Baca juga :  Nadir Pariwisata: Kita Butuh IShowSpeed

Ia bertanya-tanya, apakah ini sekadar kebiasaan Deddy, atau ada sesuatu yang lebih besar? Saat mencari tahu lebih lanjut, Kenny menemukan sebuah istilah menarik: dead cat strategy.

Istilah ini diperkenalkan oleh Lynton Crosby, seorang penasihat politik asal Australia. Ia menjelaskan bahwa jika seseorang melempar kucing mati ke meja makan, semua orang akan terkejut dan berhenti membicarakan hal lain—tidak peduli mereka marah atau jijik, fokus mereka tetap akan tertuju pada kucing itu.

Kenny mulai menyadari sesuatu. Dalam banyak kasus, strategi ini digunakan oleh politisi atau kelompok tertentu untuk mengalihkan perhatian publik dari isu yang lebih penting.

Ia melihat polanya dalam kasus Deddy. Saat revisi UU TNI mendapat gelombang penolakan besar, tiba-tiba Deddy muncul dengan videonya yang menyulut emosi publik, seolah-olah melempar “kucing mati” ke meja diskusi nasional.

Warganet pun terpancing. Alih-alih terus membahas isi revisi, mereka justru terpecah menjadi dua kubu—satu menghujat Deddy habis-habisan, dan satu lagi membelanya dengan argumen bahwa protes di hotel memang berlebihan.

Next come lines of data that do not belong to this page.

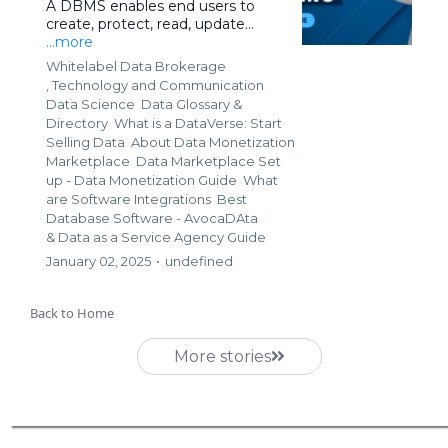
A DBMS enables end users to
create, protect, read, update...
...more
Whitelabel Data Brokerage
,
Technology and Communication
Data Science
Data Glossary &
Directory
What is a DataVerse: Start
Selling Data
About Data Monetization
Marketplace
Data Marketplace Set
up - Data Monetization Guide
What
are Software Integrations
Best
Database Software - AvocaDAta
&
Data as a Service Agency Guide
January 02, 2025
•
undefined
Back to Home
More stories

Kenny menghela napas panjang. Apakah ini hanya kebetulan, atau ada yang sengaja menggunakan Deddy sebagai alat pengalih perhatian? Dari sekian banyak figur publik, mengapa selalu Deddy?

Deddy Bermain Jadi “the Villain”?

Kenny semakin yakin bahwa Deddy Corbuzier bukan sekadar sosok kontroversial biasa. Ia tampaknya menerapkan taktik playing the villain, sengaja menjadi “penjahat” di mata publik untuk menarik perhatian dan memancing emosi.

Strategi ini sering dikaitkan dengan rage bait, sebuah teknik media yang digunakan untuk memancing kemarahan publik agar meningkatkan keterlibatan (engagement). Menurut Whitney Phillips dalam bukunya This Is Why We Can’t Have Nice Things: Mapping the Relationship Between Online Trolling and Mainstream Culture, rage bait bekerja karena algoritma media sosial lebih memprioritaskan konten yang memicu respons emosional—terutama kemarahan dan perdebatan.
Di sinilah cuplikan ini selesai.